Carter's observations may seem obvious to many of us here at Pandagon. We've seen this racist, code-laden garbage surface during the 2008 campaign only to revive with a bigoted bang right after the inauguration. But it's significant that the former President, a man of the South (as is Joe "You Lie!" Wilson) during a time when there was enormous social race-based upheaval calls it out so bluntly. He knows most of this crap is simply dancing around calling the current President of the United States a n*gger -- and you know Wilson knows it too.

Honestly, I'm surprised these fringe birthers, teabaggers and junior-league Klan member wannabes haven't thrown down that card yet. It's on the tips of their forked tongues. (Huff Post):

"I think it's based on racism.
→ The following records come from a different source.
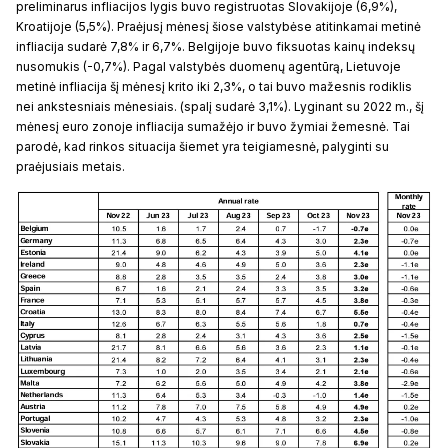
preliminarus infliacijos lygis buvo registruotas Slovakijoje (6,9%),
Kroatijoje (5,5%). Praėjusį mėnesį šiose valstybėse atitinkamai metinė
infliacija sudarė 7,8% ir 6,7%. Belgijoje buvo fiksuotas kainų indeksų
nusomukis (-0,7%). Pagal valstybės duomenų agentūrą, Lietuvoje
metinė infliacija šį mėnesį krito iki 2,3%, o tai buvo mažesnis rodiklis
nei ankstesniais mėnesiais. (spalį sudarė 3,1%). Lyginant su 2022 m., šį
mėnesį euro zonoje infliacija sumažėjo ir buvo žymiai žemesnė. Tai
parodė, kad rinkos situacija šiemet yra teigiamesnė, palyginti su
praėjusiais metais.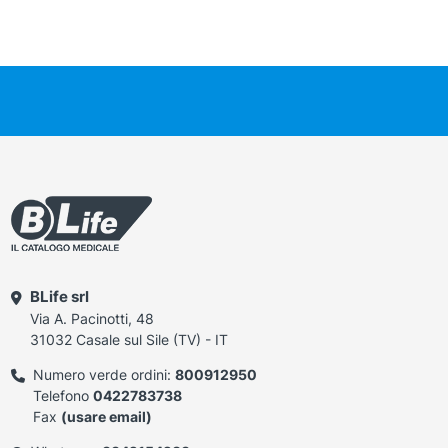
BLife srl
Via A. Pacinotti, 48
31032 Casale sul Sile (TV) - IT
Numero verde ordini:
800912950
Telefono
0422783738
Fax
(usare email)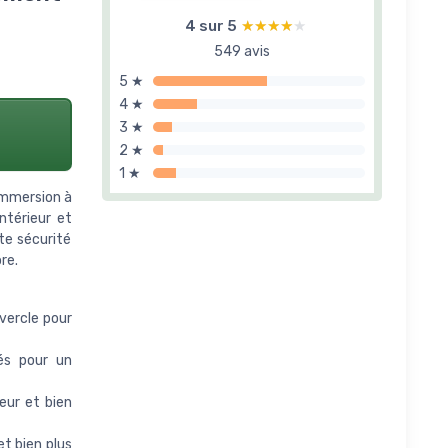
4 sur 5
★★★★★
★★★★★
549 avis
5 ★
4 ★
3 ★
2 ★
1 ★
immersion à
ntérieur et
te sécurité
re.
uvercle pour
és pour un
eur et bien
t bien plus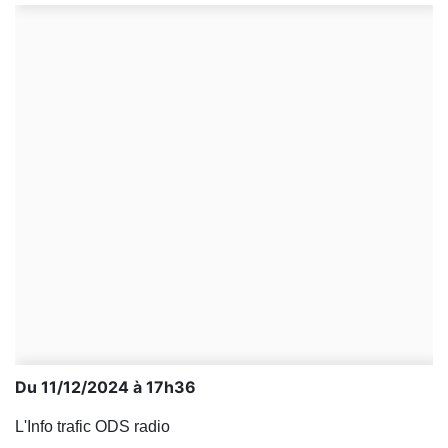
Du 11/12/2024 à 17h36
L'Info trafic ODS radio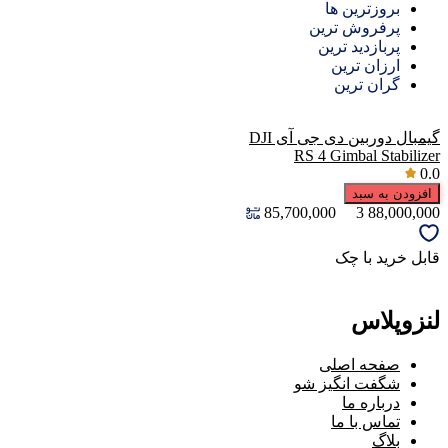
بروزترین ها
پرفروش ترین
پربازدید ترین
ارزان ترین
گران ترین
گیمبال دوربین دی جی آی DJI
RS 4 Gimbal Stabilizer
0.0
افزودن به سبد
85,700,000
3
88,000,000
قابل خرید با چک
لنزوپلاس
صفحه اصلی
شگفت انگیز شو
درباره ما
تماس با ما
بلاگ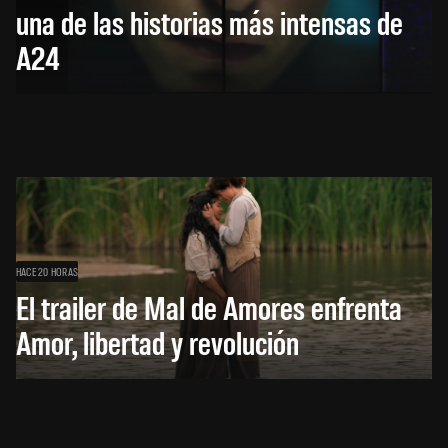
una de las historias más intensas de
A24
HACE 20 HORAS
El trailer de Mal de Amores enfrenta
Amor, libertad y revolución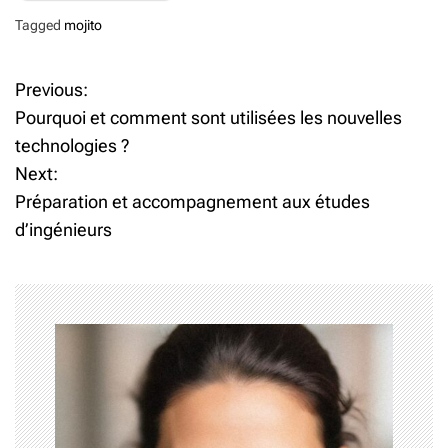
Tagged
mojito
N
Previous:
a
Pourquoi et comment sont utilisées les nouvelles
v
technologies ?
i
Next:
g
Préparation et accompagnement aux études
a
d’ingénieurs
t
i
o
n
d
e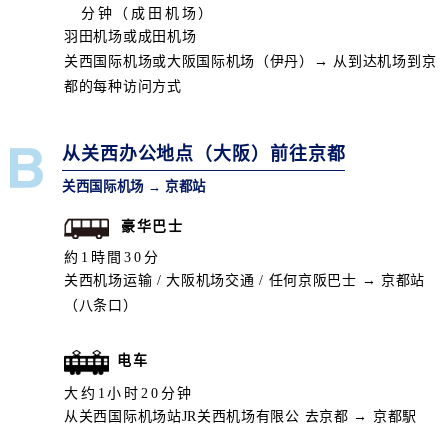
分钟（成田机场）
羽田机场或成田机场
关西国际机场或大阪国际机场（伊丹）→ 从到达机场到京
都的每种访问方式
从关西办公地点（大阪）前往京都
关西国际机场 → 京都站
豪华巴士
約1時間30分
关西机场运输 / 大阪机场交通 / 任何京阪巴士 → 京都站
（八条口）
电车
大约1小时20分钟
从关西国际机场站JR关西机场有限公 去京都 → 京都駅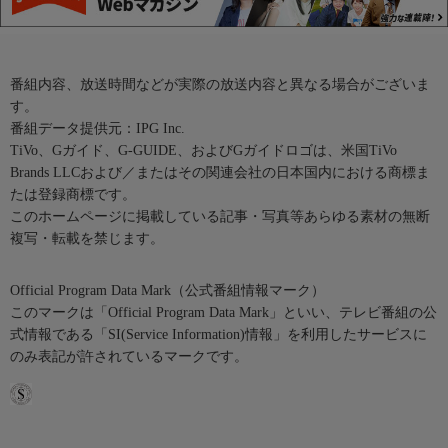
番組内容、放送時間などが実際の放送内容と異なる場合がございま
す。
番組データ提供元：IPG Inc.
TiVo、Gガイド、G-GUIDE、およびGガイドロゴは、米国TiVo
Brands LLCおよび／またはその関連会社の日本国内における商標ま
たは登録商標です。
このホームページに掲載している記事・写真等あらゆる素材の無断
複写・転載を禁じます。
Official Program Data Mark（公式番組情報マーク）
このマークは「Official Program Data Mark」といい、テレビ番組の公
式情報である「SI(Service Information)情報」を利用したサービスに
のみ表記が許されているマークです。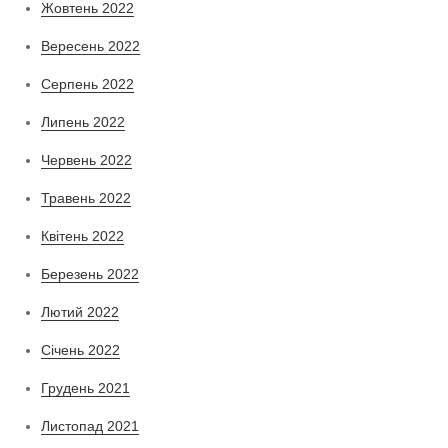
Жовтень 2022
Вересень 2022
Серпень 2022
Липень 2022
Червень 2022
Травень 2022
Квітень 2022
Березень 2022
Лютий 2022
Січень 2022
Грудень 2021
Листопад 2021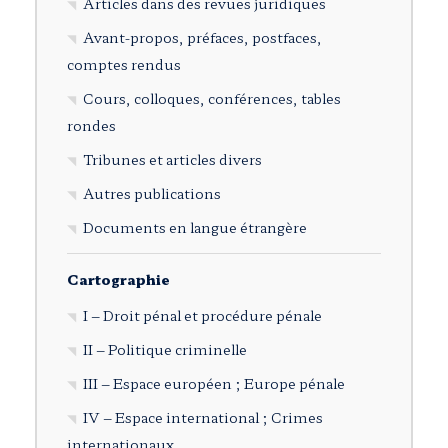
Articles dans des revues juridiques
Avant-propos, préfaces, postfaces,
comptes rendus
Cours, colloques, conférences, tables
rondes
Tribunes et articles divers
Autres publications
Documents en langue étrangère
Cartographie
I – Droit pénal et procédure pénale
II – Politique criminelle
III – Espace européen ; Europe pénale
IV – Espace international ; Crimes
internationaux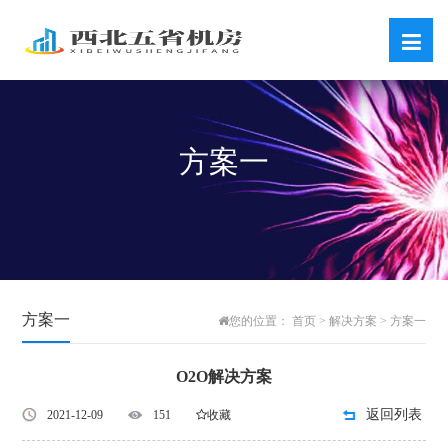
方案一
方案一
首页
解决方案
方案一
您的位置：
>
>
O2O解决方案
返回列表
2021-12-09
151
收藏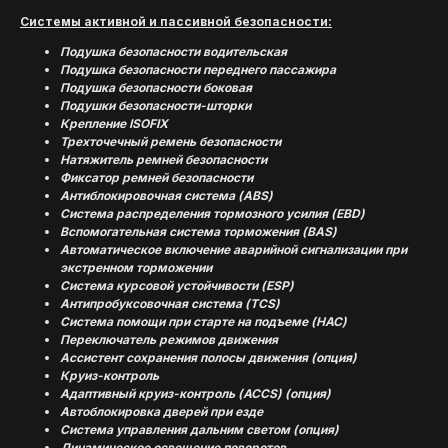
Системы активной и пассивной безопасности:
Подушка безопасности водительская
Подушка безопасности переднего пассажира
Подушка безопасности боковая
Подушки безопасности-шторки
Крепление ISOFIX
Трехточечный ремень безопасности
Натяжитель ремней безопасности
Фиксатор ремней безопасности
(
ОТЗЫВЫ
)
Антиблокировочная система (ABS)
МНЕНИЕ ДОВОЛЬНЫХ
Система распределения тормозного усилия (EBD)
Вспомогательная система торможения (BAS)
КЛИЕНТОВ — ГЛАВНЫЙ
Автоматическое включение аварийной сигнализации при
ПОКАЗАТЕЛЬ КАЧЕСТВА
экстренном торможении
НАШЕЙ РАБОТЫ
Система курсовой устойчивости (ESP)
Антипробуксовочная система (TCS)
Система помощи при старте на подъеме (HAC)
Переключатель режимов движения
Ассистент сохранения полосы движения (опция)
Круиз-контроль
Адаптивный круиз-контроль (ACCS) (опция)
Автоблокировка дверей при езде
Система управления дальним светом (опция)
Динамическое освещение поворотов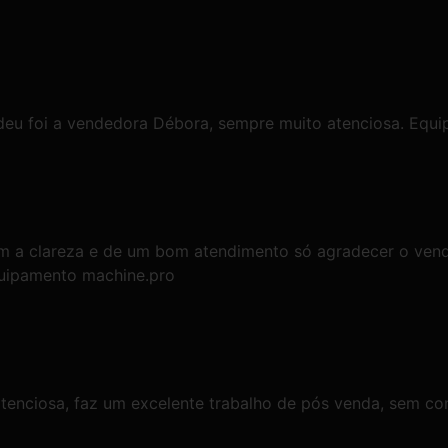
deu foi a vendedora Débora, sempre muito atenciosa. Equi
m a clareza e de um bom atendimento só agradecer o vend
equipamento machine.pro
tenciosa, faz um excelente trabalho de pós venda, sem co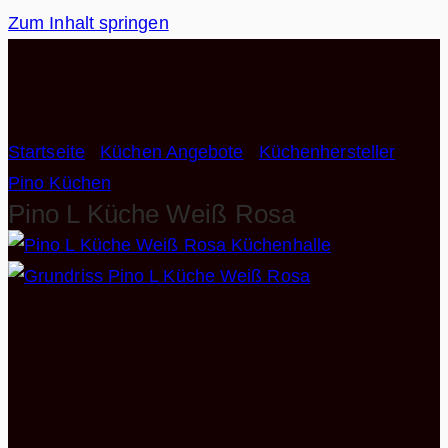
Zum Inhalt springen
Startseite
/
Küchen Angebote
/
Küchenhersteller
/
Pino Küchen
Pino L Küche Weiß Rosa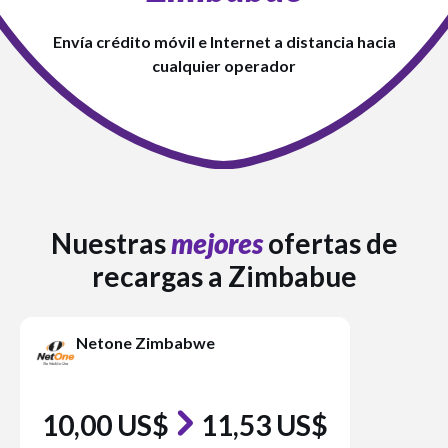
Envía crédito móvil e Internet a distancia hacia
cualquier operador
Nuestras
mejores
ofertas de
recargas a Zimbabue
Netone Zimbabwe
10,00 US$
11,53 US$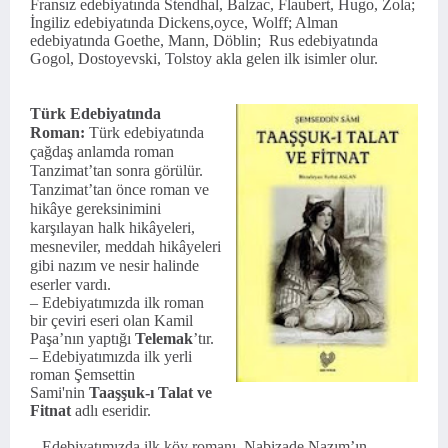
Fransız edebiyatında Stendhal, Balzac, Flaubert, Hugo, Zola;
İngiliz edebiyatında Dickens,oyce, Wolff; Alman
edebiyatında Goethe, Mann, Döblin;
Rus edebiyatında
Gogol, Dostoyevski, Tolstoy akla gelen ilk isimler olur.
Türk Edebiyatında
Roman:
Türk edebiyatında
çağdaş anlamda roman
Tanzimat’tan sonra görülür.
Tanzimat’tan önce roman ve
hikâye gereksinimini
karşılayan halk hikâyeleri,
mesneviler, meddah hikâyeleri
gibi nazım ve nesir halinde
eserler vardı.
– Edebiyatımızda ilk roman
bir çeviri eseri olan Kamil
Paşa’nın yaptığı
Telemak
’tır.
– Edebiyatımızda ilk yerli
roman
Şemsettin
Sami
'nin
Taaşşuk-ı Talat ve
Fitnat
adlı eseridir.
– Edebiyatımızda ilk köy romanı, Nabizade Nazım’ın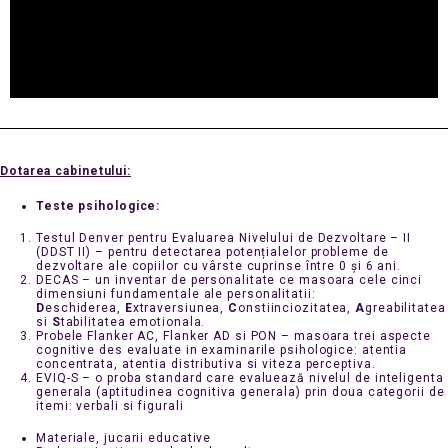
Dotarea cabinetului:
Teste psihologice:
Testul Denver pentru Evaluarea Nivelului de Dezvoltare – II
(DDST II) – pentru detectarea potențialelor probleme de
dezvoltare ale copiilor cu vârste cuprinse între 0 și 6 ani.
DECAS – un inventar de personalitate ce masoara cele cinci
dimensiuni fundamentale ale personalitatii:
D
eschiderea,
E
xtraversiunea,
C
onstiinciozitatea,
A
greabilitatea
si
S
tabilitatea emotionala.
Probele Flanker AC, Flanker AD si PON – masoara trei aspecte
cognitive des evaluate in examinarile psihologice: atentia
concentrata, atentia distributiva si viteza perceptiva.
EVIQ-S – o proba standard care evaluează nivelul de inteligenta
generala (aptitudinea cognitiva generala) prin doua categorii de
itemi: verbali si figurali
Materiale, jucarii educative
There is an inherent feeling among many in this country that an African-American should not be president."

The Georgia Democrat said the outburst was a part of a disturbing trend directed at the president that has included demonstrators equating Obama to Nazi leaders.

"Those kind of things are not just casual outcomes of a sincere debate on whether we should have a national program on health care," he said. "It's deeper than that."

More of what Pres. Carter said, via the WaPo:
"I think an overwhelming portion of the intensely demonstrated animosity toward President Barack Obama is based on the fact that he is a black man, that he's African American," Carter told NBC in an interview. "I live in the South, and I've seen the South come a long way, and I've seen the rest of the country that shared the South's attitude toward minority groups at that time, particularly African Americans"

Continued Carter: "And that racism inclination still exists... It's an abominable circumstance, and it grieves me and concerns me very deeply."